Keys to Getting New Business Prospects
Most financial institutions now target "high net worth individuals" as clients, seeking to gather substantial assets efficiently. The marketplace for accessing this always-elusive group is growing more competitive, particularly among firms in specialized areas such as options, futures or money management. And in this do-not-call era, many traditional prospecting programs have become ineffective.
Now part of the mix are online techniques made possible by the explosion in Internet use by an older, more affluent demographic seeking financial information.
Consider five keys to using emerging online media strategies to solve the lead development conundrum while minimizing risk and cost.

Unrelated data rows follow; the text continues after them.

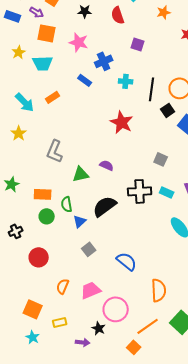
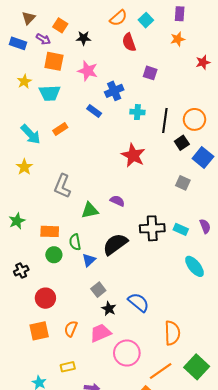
black star: (85, 11) -> (84, 38), moved
gray square: (161, 159) -> (183, 183), moved
orange square: (33, 309) -> (39, 331), moved, turned -36
black star: (99, 328) -> (109, 309), moved

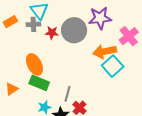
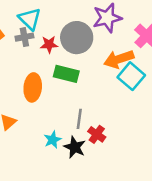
orange ellipse: (34, 64) -> (33, 87), turned 40
green rectangle: (39, 83) -> (66, 74), moved

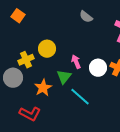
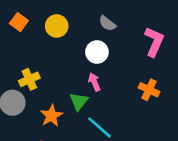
yellow circle: (47, 49) -> (57, 26), moved
white circle: (98, 68) -> (97, 52), moved

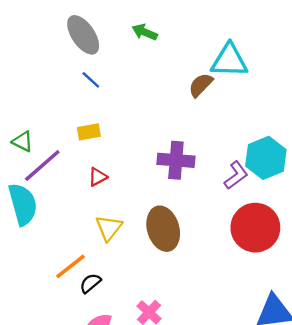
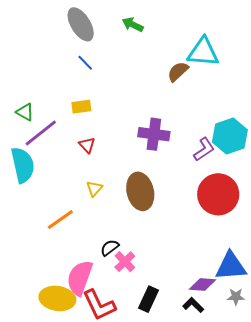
red triangle: (98, 177) -> (87, 145), turned -48
yellow triangle: (109, 228) -> (94, 189), size x0.7
black semicircle: (90, 283) -> (110, 248), moved

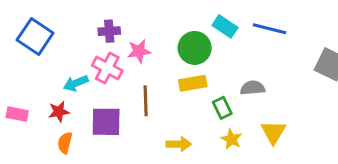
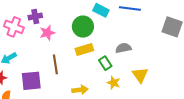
purple cross: (109, 31) -> (35, 16), moved
pink cross: (107, 68) -> (14, 27), moved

Use the medium as people use it. In the 1950s, it took television advertisers more than 10 years to realize that they were not merely producing radio ads with pictures. Similarly, early Web advertising used inappropriate or ineffective analogies from other media. But in the past few years, search-term advertising (also known as cost per click or CPC) and contextual advertising have roared ahead.
CPC advertising, where marketers bid to "own" the first listing for a word or phrase a Web user has entered, leverages the way people have come to use the Web. It is usually necessary to use a search engine to find what you're looking for.
Why not satisfy that need for information in a relevant, commercial fashion? And when a consumer reads an article, why not include links to products relevant to the topic?
But CPC advertising is just a starting point. A click is often just a click. CPC can yield window shoppers rather than consumers who are willing to enter the establishment, tell you something about who they are and what they want, then perhaps make a purchase. A more qualified prospect can be found through cost-per-lead (CPL) programs.
Balance of power. CPL programs are based on human nature. Affluent consumers recognize how valuable they are to marketers of financial services. They know they are targets. But there is a quid pro quo. The marketer offers information of value, and the consumer responds by providing equal value: personal information and permission to be contacted by the marketer. The best leads are those who opt in to be contacted because they want something in return.
Affluent investors respond best to educational offers that precede a contact from a marketer: "Send me some information on your options service or index service and let me absorb it before your salesperson calls me. I'll even tell you what I like and dislike about my current broker, what I'm looking for in a new broker and maybe how much money I'm willing to invest. Then, when the sales call comes, we'll both be more knowledgeable and we won't waste each other's time."
Hand raisers respond well to offers that respect their intelligence and their privacy. These consumers are turned off by discounts, sweeps or other blatantly promotional offers.
Request minimal personal information in your initial communication. One way we have found to garner information on prospects in a non-threatening fashion, and screen prospects in the process, is through a survey. Criteria might include current use of a category, attitude toward the product or net worth. Only those who fit are exposed to the client's offer. And only those who respond to this offer with full contact information are deemed qualified leads.
Turn media planning on its head. Traditionally, media planning centers on placing ads in media with the highest composition of your potential audience. But what if it didn't matter where you run? With CPL programs, the goal is identifying qualified prospects, regardless of source. And because marketers pay only for leads when they are generated, the media partners take the risk on the placement costs.
From the media standpoint, CPL deals are a good balance of risk and reward. They are rewarded for the actions of their audience. By contrast, performance-based deals that rely on a consumer making a purchase or investment are far less attractive to the media. Success in such cost-per-acquisition deals is out of the medium's control.
ROI and ROT. All direct marketing demands ROI analysis. The Web is at its entrepreneurial best in offering many choices to enable improved ROI. Web marketers can use a blend of CPM (cost per thousand), CPC and now CPL advertising to optimize ROI. But how does a marketer choose?
As in traditional DM, testing is vital. Test offer, test copy, test medium, test method. The proliferation of ad inventory across most sites and e-mail newsletters means that an advertiser with the budget to try alternatives often can create extraordinary deals and partnerships. This can reduce the risks of broad-scale testing.
But here's where return on time (ROT) is also key. Marketers can't take the time to try everything. Establishing relationships with media willing to partner on CPL or hybrid deals improves ROT, as does identifying companies that have expertise in improving results of search-term ads.
Continuity and consistency. Financial marketers often go through heroic efforts to kindle a relationship with a prospect, then quickly lose all the goodwill through a telemarketing, postal or e-mail barrage that is out of sync with the respectful relationship the prospect demands.
Continuity of tone and communications means a slow build.
Follow-up e-mail campaigns should continue to inform. Calls should be consultative, not hard sell. And messages should be targeted and refined based upon what you're learning about the prospect. Without refinement, it's difficult to achieve a program's sales potential.
While the Web has made financial lead development more effective and efficient for some, it has made it more necessary than ever to be flexible and knowledgeable. This is hard work. It's often risky. But the relationships that result from that work and risk can make your business prosper.